• TASK STATEMENT: From the first line to the last, copy the data exactly and drop the pictures.

• RECORD EXCERPTS:
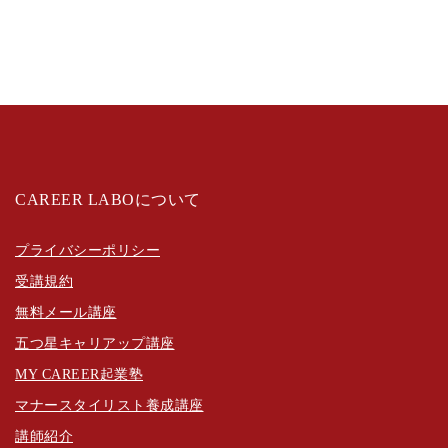
CAREER LABOについて
プライバシーポリシー
受講規約
無料メール講座
五つ星キャリアップ講座
MY CAREER起業塾
マナースタイリスト養成講座
講師紹介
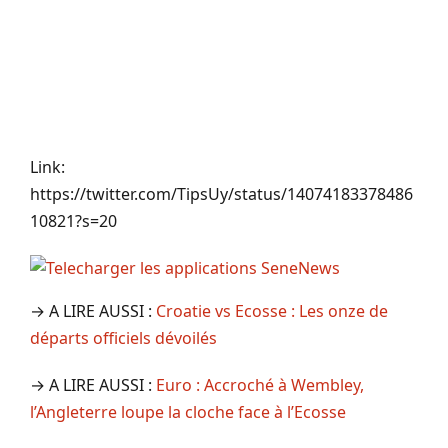
Link:
https://twitter.com/TipsUy/status/14074183378486
10821?s=20
→ A LIRE AUSSI :
Croatie vs Ecosse : Les onze de
départs officiels dévoilés
→ A LIRE AUSSI :
Euro : Accroché à Wembley,
l’Angleterre loupe la cloche face à l’Ecosse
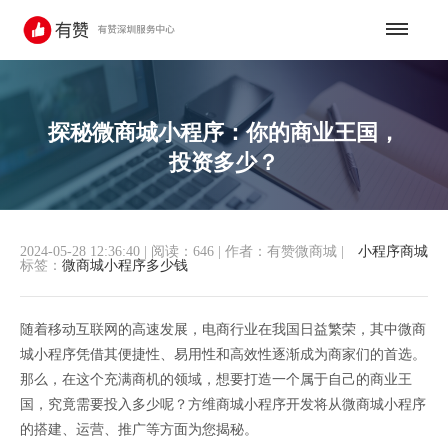
探秘微商城小程序：你的商业王国，
投资多少？
2024-05-28 12:36:40
|
阅读：646
|
作者：有赞微商城
|
小程序商城
标签：
微商城小程序多少钱
随着移动互联网的高速发展，电商行业在我国日益繁荣，其中微商
城小程序凭借其便捷性、易用性和高效性逐渐成为商家们的首选。
那么，在这个充满商机的领域，想要打造一个属于自己的商业王
国，究竟需要投入多少呢？方维商城小程序开发将从微商城小程序
的搭建、运营、推广等方面为您揭秘。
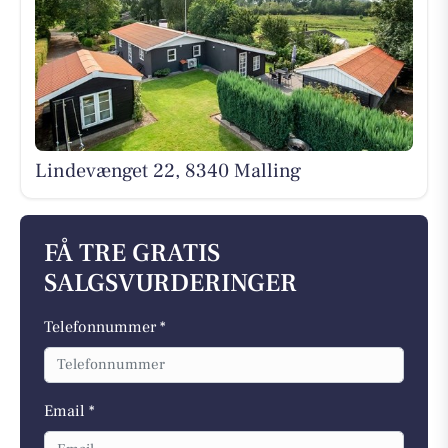
Lindevænget 22, 8340 Malling
FÅ TRE GRATIS
SALGSVURDERINGER
Telefonnummer *
Email *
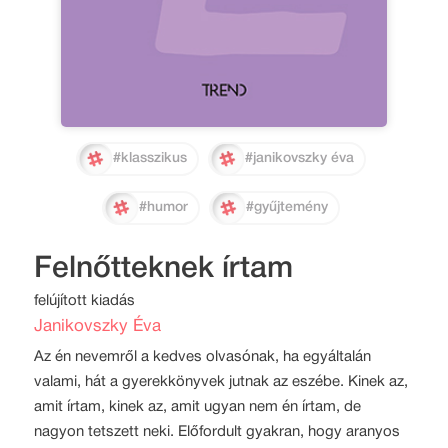
#klasszikus
#janikovszky éva
#humor
#gyűjtemény
Felnőtteknek írtam
felújított kiadás
Janikovszky Éva
Az én nevemről a kedves olvasónak, ha egyáltalán
valami, hát a gyerekkönyvek jutnak az eszébe. Kinek az,
amit írtam, kinek az, amit ugyan nem én írtam, de
nagyon tetszett neki. Előfordult gyakran, hogy aranyos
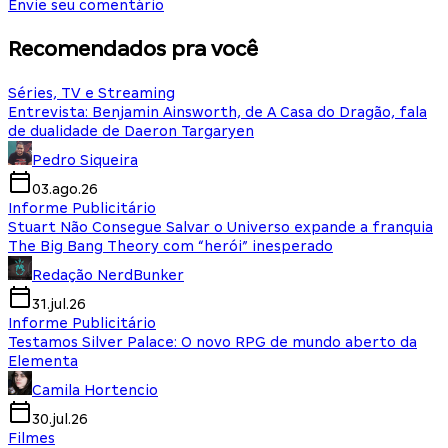
Envie seu comentário
Recomendados pra você
Séries, TV e Streaming
Entrevista: Benjamin Ainsworth, de A Casa do Dragão, fala
de dualidade de Daeron Targaryen
Pedro Siqueira
03.ago.26
Informe Publicitário
Stuart Não Consegue Salvar o Universo expande a franquia
The Big Bang Theory com “herói” inesperado
Redação NerdBunker
31.jul.26
Informe Publicitário
Testamos Silver Palace: O novo RPG de mundo aberto da
Elementa
Camila Hortencio
30.jul.26
Filmes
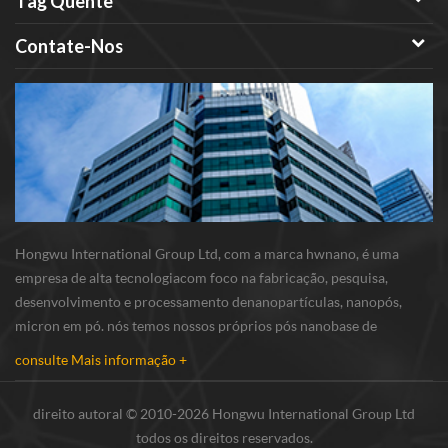
Tag Quente
Contate-Nos
Hongwu International Group Ltd, com a marca hwnano, é uma
empresa de alta tecnologiacom foco na fabricação, pesquisa,
desenvolvimento e processamento denanopartículas, nanopós,
micron em pó. nós temos nossos próprios pós nanobase de
produção e r & d centro localizado em xuzhou, jiangsu,
consulte Mais informação +
principalmente fornecimento nanopartículas de prata , nano...
direito autoral © 2010-2026 Hongwu International Group Ltd
todos os direitos reservados.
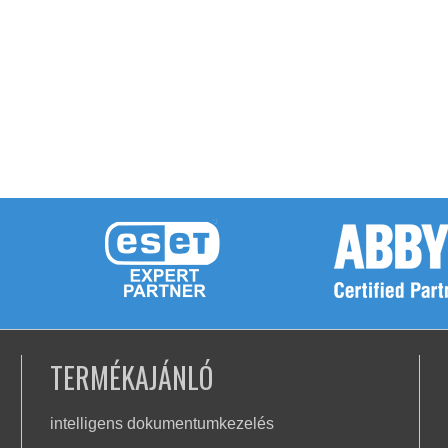
TERMÉKAJÁNLÓ
intelligens dokumentumkezelés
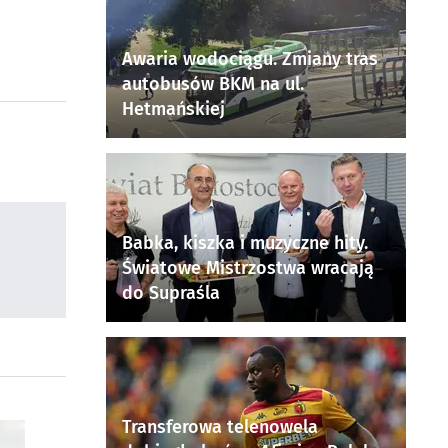
Awaria wodociągu. Zmiany tras
autobusów BKM na ul.
Hetmańskiej
Babka, kiszka i muzyczne hity.
Światowe Mistrzostwa wracają
do Supraśla
Transferowa telenowela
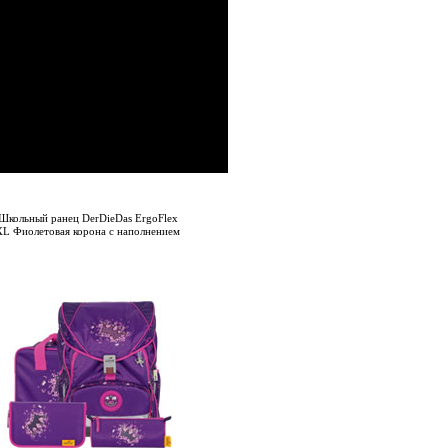
Школьный ранец DerDieDas ErgoFlex
XL Фиолетовая корона с наполнением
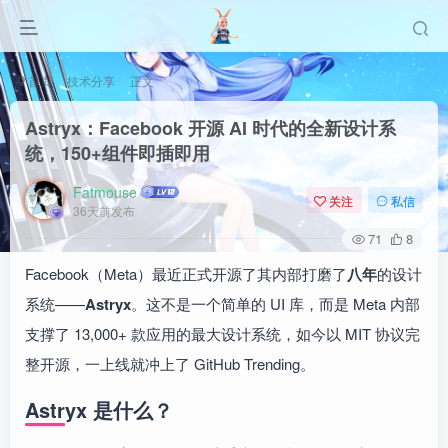
首页
技术分享
正文
Astryx：Facebook 开源 AI 时代的全新设计系
统，150+组件即插即用
Fatmouse
关注
私信
36天前发布
71
8
Facebook（Meta）最近正式开源了其内部打磨了
八年
的设计
系统——
Astryx
。这不是一个简单的 UI 库，而是 Meta 内部
支撑了 13,000+ 款应用的最大设计系统，如今以 MIT 协议完
整开源，一上线就冲上了 GitHub Trending。
Astryx 是什么？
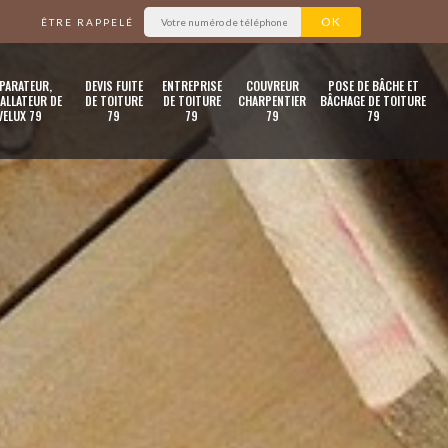
ÊTRE RAPPELÉ
PARATEUR,
DEVIS FUITE
ENTREPRISE
COUVREUR
POSE DE BÂCHE ET
ALLATEUR DE
DE TOITURE
DE TOITURE
CHARPENTIER
BÂCHAGE DE TOITURE
VELUX 79
79
79
79
79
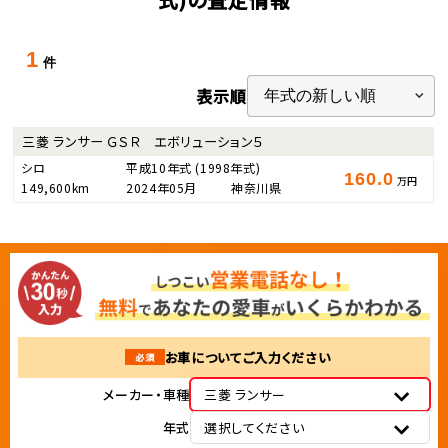
1
件
表示順
三菱 ランサー ＧＳＲ エボリューション５
シロ
平成10年式
(1998年式)
160.0
万円
149,600km
2024年05月
神奈川県
お車についてご入力ください
必須
メーカー・車種
三菱 ランサー
年式
選択してください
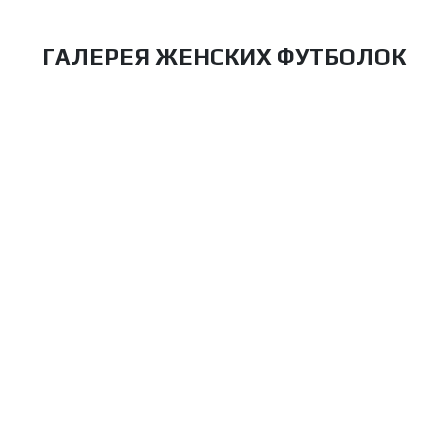
ГАЛЕРЕЯ ЖЕНСКИХ ФУТБОЛОК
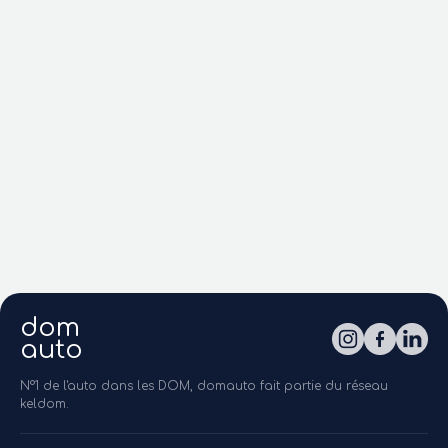
dom
auto
N°1 de l'auto dans les DOM, domauto fait partie du réseau
keldom.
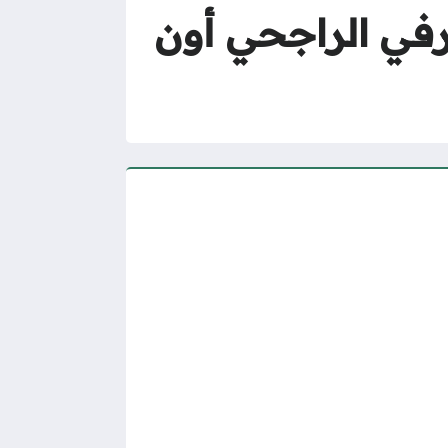
في الراجحي أون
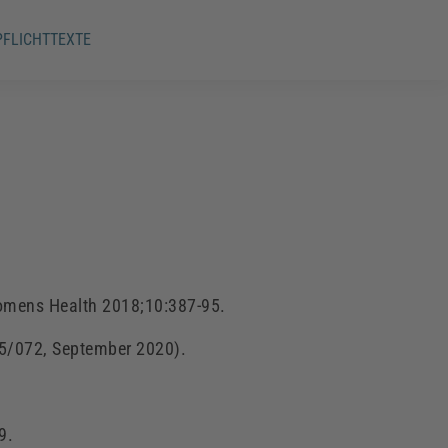
PFLICHTTEXTE
Womens
Health 2018;10:387-95.
15/072, September 2020).
9.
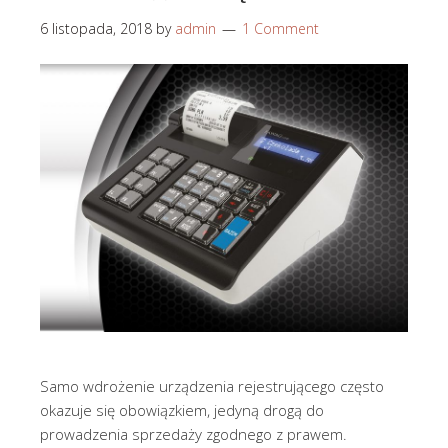
6 listopada, 2018
by
admin
1 Comment
Samo wdrożenie urządzenia rejestrującego często
okazuje się obowiązkiem, jedyną drogą do
prowadzenia sprzedaży zgodnego z prawem.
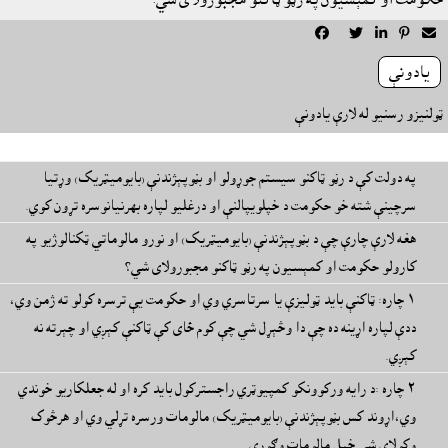





يادونې
ټولنيزو رسنيو له لارې يادونې
په دولت کې د رڼو ټاکنو سيستم جوړولو او بڼوپېژندنې (بايوميټريک) وړتيا
سرچينې شته خو حکومت د خپلويپالنې او درغليو لپاره بهرنيانوسره تړون کوي.
هغه لارې چارې چې د بڼوپېژندنې (بايوميټريک) او نورو مالوماتي ټکنالوژيو په
کارولو حکومت او کمېسيون په رڼو ټاکنو مجبورولاى شي؟
١ چاره: ټاکنې بايد ټوليزې يا سرتاسري وي او حکومت يې ترسره کولو ته ژمن وي،
ددې لپاره اړينه ده چې دا وڅېړل شي چې کوم ځاى کې ټاکنې کېږي او چېرته نه
کېږي.
٢ چاره :د رايه ورکوونکو کمپيوټري راجسترکول بايد کره او له جعلکاريو خوندي
وي،اړوند کس بڼوپېژندنې (بايوميټريک) مالومات ورسره تړلي وي او هرڅوک
وکولاى شي خپل مالومات وګوري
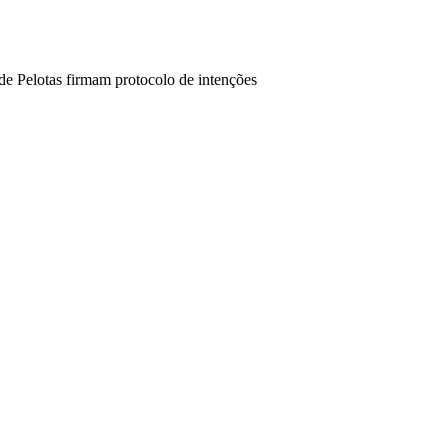
 de Pelotas firmam protocolo de intenções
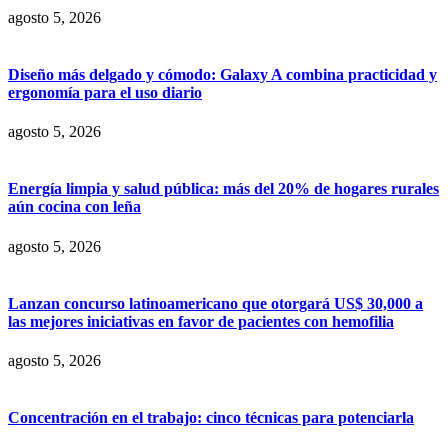
agosto 5, 2026
Diseño más delgado y cómodo: Galaxy A combina practicidad y
ergonomía para el uso diario
agosto 5, 2026
Energía limpia y salud pública: más del 20% de hogares rurales
aún cocina con leña
agosto 5, 2026
Lanzan concurso latinoamericano que otorgará US$ 30,000 a
las mejores iniciativas en favor de pacientes con hemofilia
agosto 5, 2026
Concentración en el trabajo: cinco técnicas para potenciarla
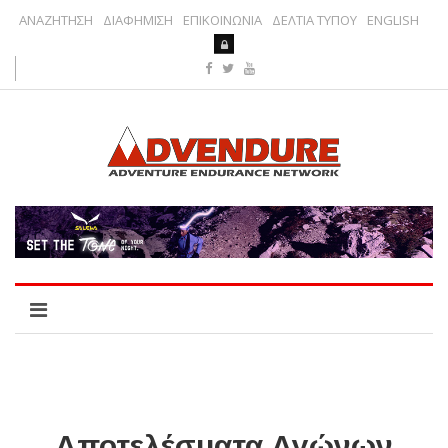
ΑΝΑΖΗΤΗΣΗ
ΔΙΑΦΗΜΙΣΗ
ΕΠΙΚΟΙΝΩΝΙΑ
ΔΕΛΤΙΑ ΤΥΠΟΥ
ENGLISH
Αποτελέσματα Αγώνων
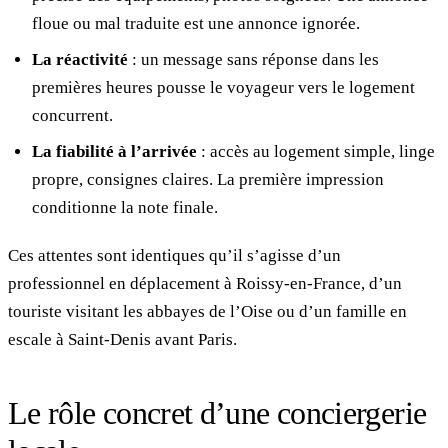
floue ou mal traduite est une annonce ignorée.
La réactivité
: un message sans réponse dans les
premières heures pousse le voyageur vers le logement
concurrent.
La fiabilité à l’arrivée
: accès au logement simple, linge
propre, consignes claires. La première impression
conditionne la note finale.
Ces attentes sont identiques qu’il s’agisse d’un
professionnel en déplacement à Roissy-en-France, d’un
touriste visitant les abbayes de l’Oise ou d’un famille en
escale à Saint-Denis avant Paris.
Le rôle concret d’une conciergerie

• EXPECTED ANSWER:
CAREER LABOについて
プライバシーポリシー
受講規約
無料メール講座
五つ星キャリアップ講座
MY CAREER起業塾
マナースタイリスト養成講座
講師紹介
Link:
https://twitter.com/TipsUy/status/14074183378486
10821?s=20
→ A LIRE AUSSI :
Croatie vs Ecosse : Les onze de
départs officiels dévoilés
→ A LIRE AUSSI :
Euro : Accroché à Wembley,
l’Angleterre loupe la cloche face à l’Ecosse
探秘微商城小程序：你的商业王国，
投资多少？
2024-05-28 12:36:40
|
阅读：646
|
作者：有赞微商城
|
小程序商城
标签：
微商城小程序多少钱
随着移动互联网的高速发展，电商行业在我国日益繁荣，其中微商
城小程序凭借其便捷性、易用性和高效性逐渐成为商家们的首选。
那么，在这个充满商机的领域，想要打造一个属于自己的商业王
国，究竟需要投入多少呢？方维商城小程序开发将从微商城小程序
的搭建、运营、推广等方面为您揭秘。
Lindevænget 22, 8340 Malling
FÅ TRE GRATIS
SALGSVURDERINGER
Telefonnummer *
Email *
#klasszikus
#janikovszky éva
#humor
#gyűjtemény
Felnőtteknek írtam
felújított kiadás
Janikovszky Éva
Az én nevemről a kedves olvasónak, ha egyáltalán
valami, hát a gyerekkönyvek jutnak az eszébe. Kinek az,
amit írtam, kinek az, amit ugyan nem én írtam, de
nagyon tetszett neki. Előfordult gyakran, hogy aranyos
Envie seu comentário
Recomendados pra você
Séries, TV e Streaming
Entrevista: Benjamin Ainsworth, de A Casa do Dragão, fala
de dualidade de Daeron Targaryen
Pedro Siqueira
03.ago.26
Informe Publicitário
Stuart Não Consegue Salvar o Universo expande a franquia
The Big Bang Theory com “herói” inesperado
Redação NerdBunker
31.jul.26
Informe Publicitário
Testamos Silver Palace: O novo RPG de mundo aberto da
Elementa
Camila Hortencio
30.jul.26
Filmes
Tag Quente
Contate-Nos
Hongwu International Group Ltd, com a marca hwnano, é uma
empresa de alta tecnologiacom foco na fabricação, pesquisa,
desenvolvimento e processamento denanopartículas, nanopós,
micron em pó. nós temos nossos próprios pós nanobase de
produção e r & d centro localizado em xuzhou, jiangsu,
consulte Mais informação +
principalmente fornecimento nanopartículas de prata , nano...
direito autoral © 2010-2026 Hongwu International Group Ltd
todos os direitos reservados.
TERMÉKAJÁNLÓ
intelligens dokumentumkezelés
Awaria wodociągu. Zmiany tras
autobusów BKM na ul.
Hetmańskiej
Babka, kiszka i muzyczne hity.
Światowe Mistrzostwa wracają
do Supraśla
Transferowa telenowela
Школьный ранец DerDieDas ErgoFlex
XL Фиолетовая корона с наполнением
首页
技术分享
正文
Astryx：Facebook 开源 AI 时代的全新设计系
统，150+组件即插即用
Fatmouse
关注
私信
36天前发布
71
8
Facebook（Meta）最近正式开源了其内部打磨了
八年
的设计
系统——
Astryx
。这不是一个简单的 UI 库，而是 Meta 内部
支撑了 13,000+ 款应用的最大设计系统，如今以 MIT 协议完
整开源，一上线就冲上了 GitHub Trending。
Astryx 是什么？
ÊTRE RAPPELÉ
PARATEUR,
DEVIS FUITE
ENTREPRISE
COUVREUR
POSE DE BÂCHE ET
ALLATEUR DE
DE TOITURE
DE TOITURE
CHARPENTIER
BÂCHAGE DE TOITURE
VELUX 79
79
79
79
79
1
件
表示順
三菱 ランサー ＧＳＲ エボリューション５
シロ
平成10年式
(1998年式)
160.0
万円
149,600km
2024年05月
神奈川県
お車についてご入力ください
必須
メーカー・車種
三菱 ランサー
年式
選択してください
ГАЛЕРЕЯ ЖЕНСКИХ ФУТБОЛОК
dom
auto
N°1 de l'auto dans les DOM, domauto fait partie du réseau
keldom.
في الراجحي أون
PFLICHTTEXTE
Womens
Health 2018;10:387-95.
15/072, September 2020).
9.
6 listopada, 2018
by
admin
1 Comment
Samo wdrożenie urządzenia rejestrującego często
okazuje się obowiązkiem, jedyną drogą do
prowadzenia sprzedaży zgodnego z prawem.





يادونې
ټولنيزو رسنيو له لارې يادونې
په دولت کې د رڼو ټاکنو سيستم جوړولو او بڼوپېژندنې (بايوميټريک) وړتيا
سرچينې شته خو حکومت د خپلويپالنې او درغليو لپاره بهرنيانوسره تړون کوي.
هغه لارې چارې چې د بڼوپېژندنې (بايوميټريک) او نورو مالوماتي ټکنالوژيو په
کارولو حکومت او کمېسيون په رڼو ټاکنو مجبورولاى شي؟
١ چاره: ټاکنې بايد ټوليزې يا سرتاسري وي او حکومت يې ترسره کولو ته ژمن وي،
ددې لپاره اړينه ده چې دا وڅېړل شي چې کوم ځاى کې ټاکنې کېږي او چېرته نه
کېږي.
٢ چاره :د رايه ورکوونکو کمپيوټري راجسترکول بايد کره او له جعلکاريو خوندي
وي،اړوند کس بڼوپېژندنې (بايوميټريک) مالومات ورسره تړلي وي او هرڅوک
وکولاى شي خپل مالومات وګوري
 de Pelotas firmam protocolo de intenções
agosto 5, 2026
Diseño más delgado y cómodo: Galaxy A combina practicidad y
ergonomía para el uso diario
agosto 5, 2026
Energía limpia y salud pública: más del 20% de hogares rurales
aún cocina con leña
agosto 5, 2026
Lanzan concurso latinoamericano que otorgará US$ 30,000 a
las mejores iniciativas en favor de pacientes con hemofilia
agosto 5, 2026
Concentración en el trabajo: cinco técnicas para potenciarla
ΑΝΑΖΗΤΗΣΗ
ΔΙΑΦΗΜΙΣΗ
ΕΠΙΚΟΙΝΩΝΙΑ
ΔΕΛΤΙΑ ΤΥΠΟΥ
ENGLISH
Αποτελέσματα Αγώνων
floue ou mal traduite est une annonce ignorée.
La réactivité
: un message sans réponse dans les
premières heures pousse le voyageur vers le logement
concurrent.
La fiabilité à l’arrivée
: accès au logement simple, linge
propre, consignes claires. La première impression
conditionne la note finale.
Ces attentes sont identiques qu’il s’agisse d’un
professionnel en déplacement à Roissy-en-France, d’un
touriste visitant les abbayes de l’Oise ou d’un famille en
escale à Saint-Denis avant Paris.
Le rôle concret d’une conciergerie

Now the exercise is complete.